We are not going to be ‘insert your casual dining brand here’ with a bunch of TVs. We’re going to be a true and honest sports bar and everything that entails.” — Jamie Carawan, Buffalo Wild Wings’ VP of brand menu and culinary.
Carawan says that Buffalo Wild Wings wants to be “best in class” in wings, bar food, sauces, and burgers. “That’s absolutely critical—the best burger in the game,” he says. “Secondly, we need to stabilize our menu, get rid of things that aren’t working, optimize the menu. And lastly, we’re going to accelerate the growth by actually having new innovation platforms and occasions to bring in.”

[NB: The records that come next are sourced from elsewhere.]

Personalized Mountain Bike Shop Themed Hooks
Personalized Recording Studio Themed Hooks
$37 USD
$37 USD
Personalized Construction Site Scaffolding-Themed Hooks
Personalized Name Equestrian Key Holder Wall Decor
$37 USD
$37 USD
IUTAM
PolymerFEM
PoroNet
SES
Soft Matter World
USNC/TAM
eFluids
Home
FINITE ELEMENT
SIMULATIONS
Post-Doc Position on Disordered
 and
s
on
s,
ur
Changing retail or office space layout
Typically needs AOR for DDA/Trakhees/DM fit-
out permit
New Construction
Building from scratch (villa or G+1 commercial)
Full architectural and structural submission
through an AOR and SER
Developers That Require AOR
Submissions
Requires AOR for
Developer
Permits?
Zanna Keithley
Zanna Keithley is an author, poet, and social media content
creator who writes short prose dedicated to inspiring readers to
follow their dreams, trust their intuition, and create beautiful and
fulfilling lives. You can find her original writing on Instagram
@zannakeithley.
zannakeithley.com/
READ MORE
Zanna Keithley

He recalls that last year Buffalo Wild Wings “embarked on two major moments of reevaluation.” The first one arrived during March Madness. It created a new campaign, brought in fresh uniforms, and put food on updated plateware. The chain also sought out ways to make food better, and did so by introducing new queso, salsa, and classic cocktails
Starting in August and going through fall, the Buffalo Wild Wings team will roll out more food and beverage innovation. Hand-breaded Chicken Tenders, a Nashville Hot Chicken Sandwich, and Southern Chicken Sandwich (all beer battered with Lagunitas IPA) will debut in August. New boneless wings arrive in November, along with a Jack Sour cocktail. Other drinks joining the menu through the summer and beyond include a Sauza Blue Silver Paloma, Stone Tropic of Thunder Lager, and Dogfish Head Slightly Mighty IPA.
The kitchen crew at Buffalo Wild Wings will start hand battering chicken tenders and chicken sandwiches in the back of the house, the company said. Riddle says that its beer battered, hand-breaded chicken is going from freezer to fryer, “what any restaurant can do in a week to actually having a standalone dedicated, 100 percent validated, amazing product that we use. We’re hand breading in-store to order. It’s something we’ve never done before. It’s probably the biggest change both culturally and menu-wise that we’ve ever done.”

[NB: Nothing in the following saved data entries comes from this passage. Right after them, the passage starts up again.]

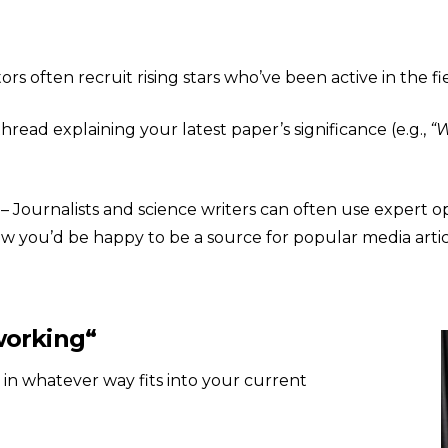
ors often recruit rising stars who’ve been active in the fi
thread explaining your latest paper’s significance (e.g.,
“W
– Journalists and science writers can often use expert op
now you’d be happy to be a source for popular media arti
working
“
 in whatever way fits into your current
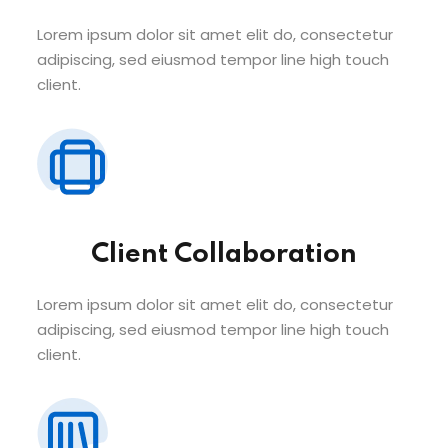
Lorem ipsum dolor sit amet elit do, consectetur
adipiscing, sed eiusmod tempor line high touch
client.
Client Collaboration
Lorem ipsum dolor sit amet elit do, consectetur
adipiscing, sed eiusmod tempor line high touch
client.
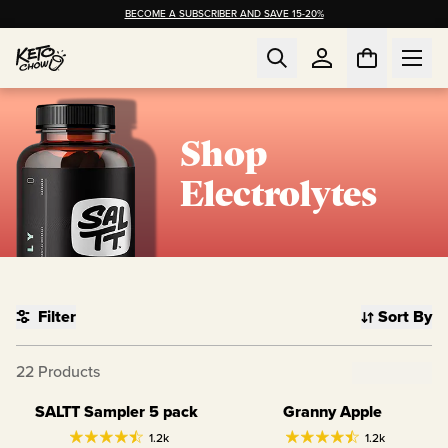
BECOME A SUBSCRIBER AND SAVE 15-20%
Shop
Electrolytes
Filter
Sort By
22
Products
Clear Filter
SALTT Sampler 5 pack
Granny Apple
Variety Pack
1.2k
1.2k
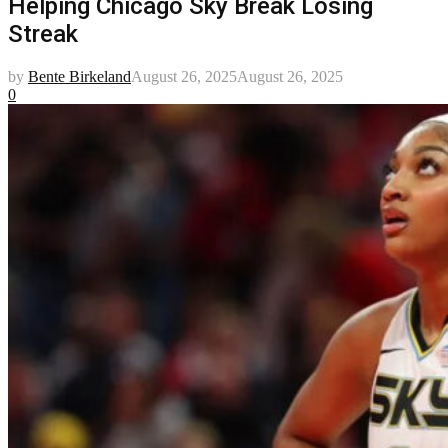
Helping Chicago Sky Break Losing
Streak
by
Bente Birkeland
August 26, 2025
August 26, 2025
0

“All of these [menu offerings] have an attitude to them,” Carawan adds. “They are not for the faint of heart. They’ve got flavor, attitude, size, and great visual appeal. Then moving into the fall, we’ll have two more classic cocktails. We’re going to launch new and improved boneless wings. And in addition to that we’re going old school, back to the original buffalo sauce, just like you remember the first time you had it way back when. That’ll be launching in November.”

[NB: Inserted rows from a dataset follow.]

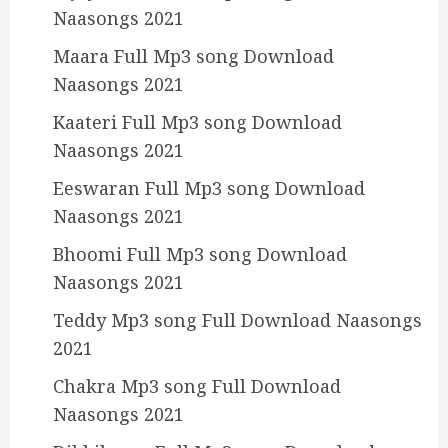
Naasongs 2021
Maara Full Mp3 song Download
Naasongs 2021
Kaateri Full Mp3 song Download
Naasongs 2021
Eeswaran Full Mp3 song Download
Naasongs 2021
Bhoomi Full Mp3 song Download
Naasongs 2021
Teddy Mp3 song Full Download Naasongs
2021
Chakra Mp3 song Full Download
Naasongs 2021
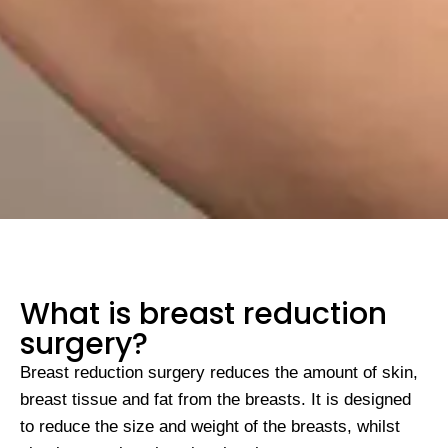
What is breast reduction
surgery?
Breast reduction surgery reduces the amount of skin,
breast tissue and fat from the breasts. It is designed
to reduce the size and weight of the breasts, whilst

In addressing the crowd at the Times Square event, Carawan admitted that the last year had been challenging for him coming into a brand that “had lost its swagger,” he said. “It was down in sales, share, and traffic, and it was really not a fun place to be. In many ways, we had lost our way, but we’re coming out of that.”
Carawan and many on his team relocated to Atlanta. While he says it was a transformative year for him personally, the brand “is also going to be moving very quickly in a transformative way,” he says. “We’ve got very tight, defined positioning. We’re the great American sports bar. For many years we had drifted from that really unique universe to this casual-dining space, and it didn’t really help us. We are not going to be ‘insert your casual dining brand here’ with a bunch of TVs. We’re going to be a true and honest sports bar and everything that entails. So if we’re going to be a sports bar, we’ve got to start acting like a sports bar. And that’s what we intend to do.”